Rheinische Post - Geldern an Kevelaer
Vom Allgäu in die Prepper-Szene: Kluftinger-Autoren im Savoy
Eigentlich schreiben Michael Kobr und Volker Klüpfel Kriminalromane über den schusseligen Allgäuer Kriminalhauptkommissar Adalbert Ignatius Kluftinger. Der mag keine Leichen, leidet unter Flugangst und isst für sein Leben gern Kässpatzen – ein typischer Antiheld eben. Der erste Thriller des Autorenduos hat von der beschaulichen und heimeligen Buchatmosphäre der Klufti-Romane nicht viel abbekommen.
Ihr erster Thriller „Draußen“, den sie jetzt in Düsseldorf vorstellen, spielt im urbanen Berlin und irgendwo in einem verlassenen Waldgebiet in Brandenburg, in dem die Geschwister Cayenne und Joshua von ihrem seltsamen Ziehvater Stefan zu Survivalmaschinen ausgebildet werden. Warum, wissen die beiden auch nicht. Als Cayenne eines
Tages angegriffen wird und sich nur verteidigen kann, weil sie regelmäßig von Stephan gedrillt wird, begeben sich die drei wieder auf die
Flucht und geraten in Kontakt mit der deutschen Prepper-Szene – also mit Menschen, die sich auf eine Apokalypse vorbereiten.

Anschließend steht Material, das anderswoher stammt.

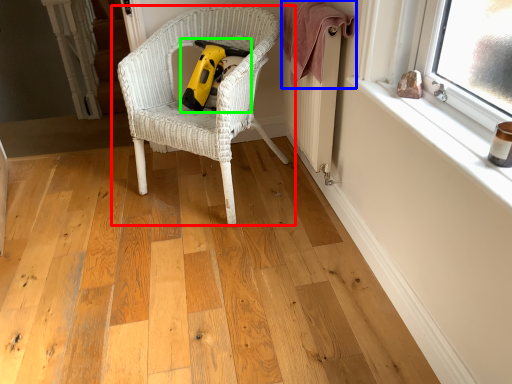 Question: Which object is the closest to the chair (highlighted by a red box)? Choose among these: blanket (highlighted by a blue box) or vacuum (highlighted by a green box).

Choices:
 (A) blanket
 (B) vacuum

Answer: (B) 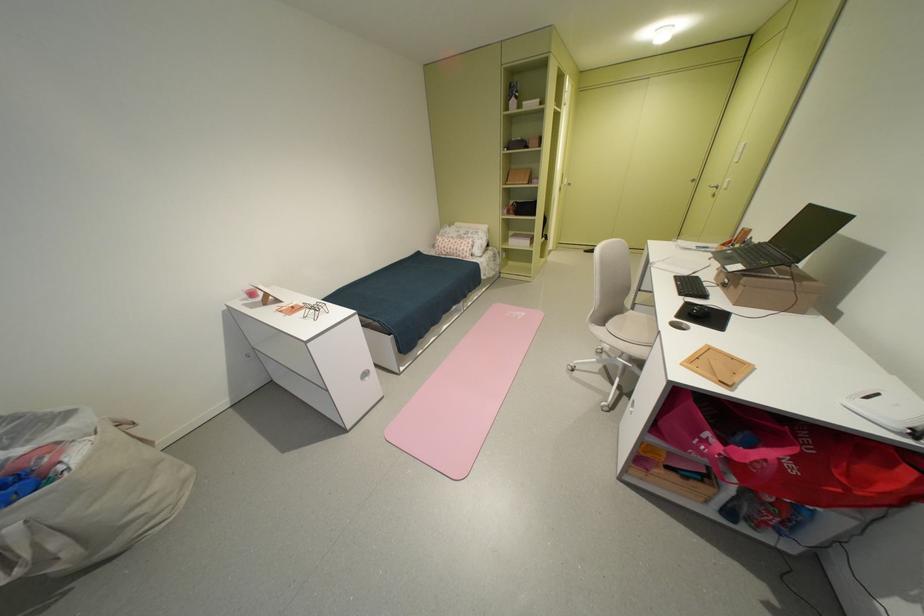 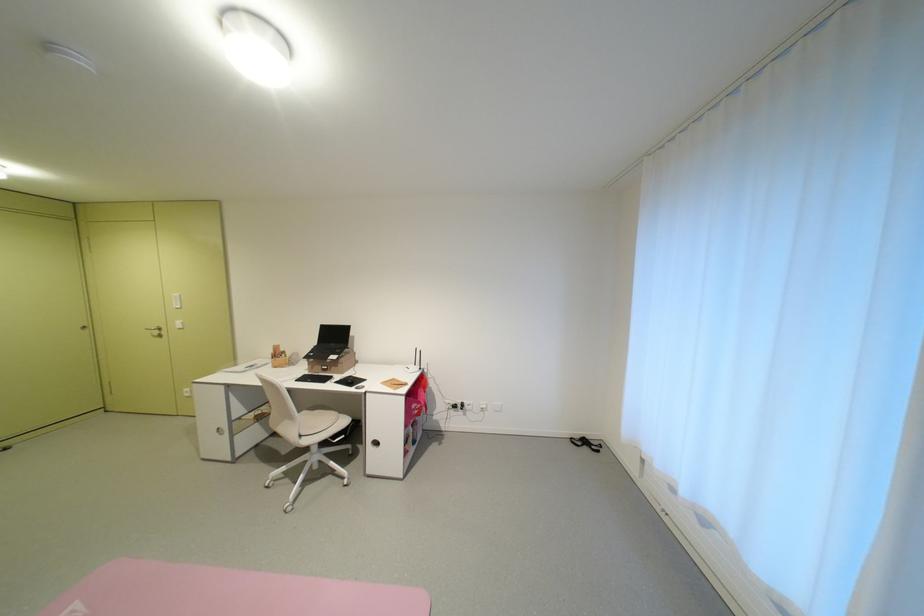 Locate, in the second image, the point that corresponds to [776,241] in the first image.

(324, 345) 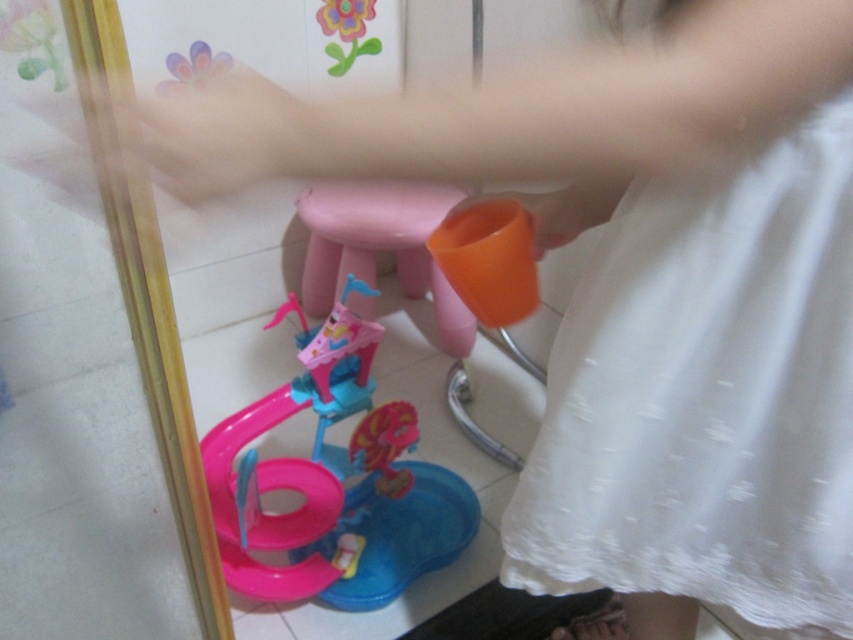 Between pink plastic toy at lower center and pink plastic stool at center, which one appears on the right side from the viewer's perspective?

pink plastic stool at center

Does pink plastic toy at lower center have a lesser width compared to pink plastic stool at center?

Incorrect, pink plastic toy at lower center's width is not less than pink plastic stool at center's.

The height and width of the screenshot is (640, 853). What do you see at coordinates (334, 481) in the screenshot? I see `pink plastic toy at lower center` at bounding box center [334, 481].

This screenshot has width=853, height=640. In order to click on pink plastic toy at lower center in this screenshot , I will do `click(334, 481)`.

Is white lace dress at lower right shorter than pink plastic stool at center?

Incorrect, white lace dress at lower right's height does not fall short of pink plastic stool at center's.

Who is more distant from viewer, (514,554) or (399,224)?

Point (399,224)

Locate an element on the screen. This screenshot has height=640, width=853. white lace dress at lower right is located at coordinates (706, 396).

Who is positioned more to the right, white lace dress at lower right or pink plastic toy at lower center?

white lace dress at lower right

Can you confirm if white lace dress at lower right is positioned to the right of pink plastic toy at lower center?

Yes, white lace dress at lower right is to the right of pink plastic toy at lower center.

Measure the distance between point (819, 406) and camera.

Point (819, 406) is 25.53 inches away from camera.

Locate an element on the screen. The width and height of the screenshot is (853, 640). white lace dress at lower right is located at coordinates (706, 396). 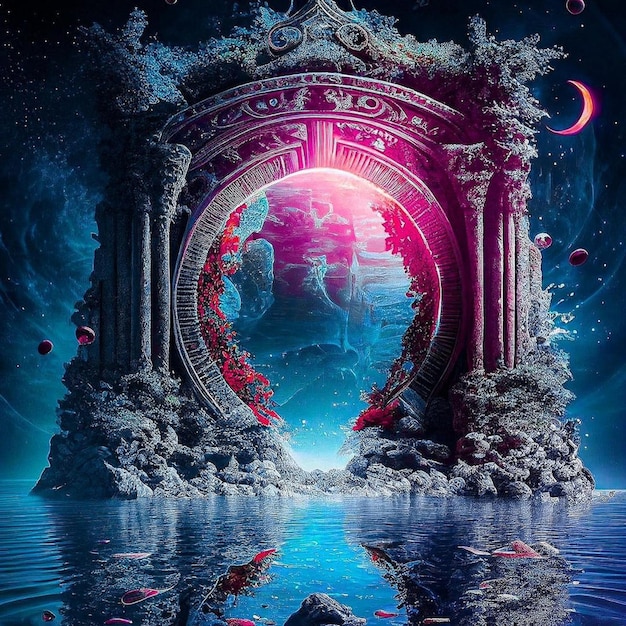 Image resolution: width=626 pixels, height=626 pixels. In order to click on pillar to the right of arch in this screenshot , I will do `click(503, 283)`. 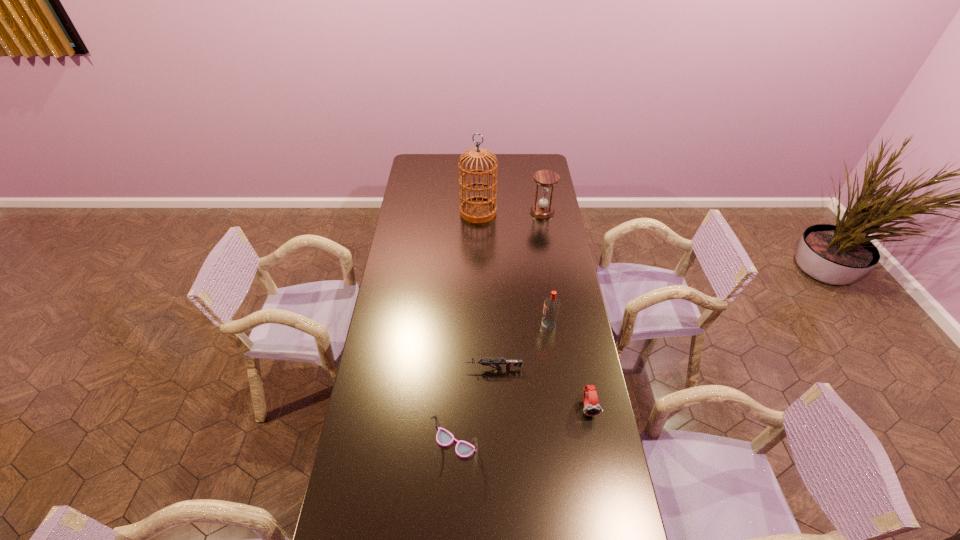 Where is `vacant space located 0.310m on the front of the hourglass`? The image size is (960, 540). vacant space located 0.310m on the front of the hourglass is located at coordinates (550, 261).

Locate an element on the screen. free space located on the front label of the vodka is located at coordinates (453, 326).

This screenshot has height=540, width=960. What are the coordinates of `free space located 0.100m on the front label of the vodka` in the screenshot? It's located at (516, 326).

Where is `free space located on the front label of the vodka`? This screenshot has width=960, height=540. free space located on the front label of the vodka is located at coordinates (495, 326).

I want to click on free space located 0.230m on the right of the spectacles, so click(x=550, y=443).

Image resolution: width=960 pixels, height=540 pixels. I want to click on blank area located 0.160m on the face of the second nearest object, so click(600, 468).

You are a GUI agent. You are given a task and a screenshot of the screen. Output one action in this format:
    pyautogui.click(x=<x>, y=<y>)
    Task: Click on the vacant space situated 0.160m aimed along the barrel of the gun
    
    Given the screenshot: What is the action you would take?
    pyautogui.click(x=420, y=368)

At what (x,y) coordinates should I click in order to perform the action: click on free space located aimed along the barrel of the gun. Please return your answer as a coordinate pair (x, y). This screenshot has height=540, width=960. Looking at the image, I should click on (410, 368).

The width and height of the screenshot is (960, 540). Identify the location of free point located aimed along the barrel of the gun. (448, 368).

The height and width of the screenshot is (540, 960). Find the location of `hourglass located in the right edge section of the desktop`. hourglass located in the right edge section of the desktop is located at coordinates (546, 179).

Einen Prepper-Thriller zu schreiben, das fanden die Autoren zur Abwechslung mal ganz schön. „Auch wenn uns der Kluftinger nach wie vor Spaß macht, war der ‚Urlaub’ erholsam. Am schönsten war der Umstand, nicht witzig sein zu müssen“, sagt Kobr. Witzig sind Prepper nämlich nicht, im Gegenteil: Verschwörungstheorien und rechtsextremes Gedankengut prägen die Szene, über die Kobr und Klüpfel lange recherchiert haben. Einfach war das nicht: „Prepper agieren im Verborgenen und lassen sich nicht in die Karten schauen. Das hat die Recherche
erschwert.“Um sich trotzdem in die Thematik einzuarbeiten, nahmen beide Autoren an einem Survival-Kurs teil und konnten so die Lebensrealität von Cayenne, Joshua und Stephan erschaffen.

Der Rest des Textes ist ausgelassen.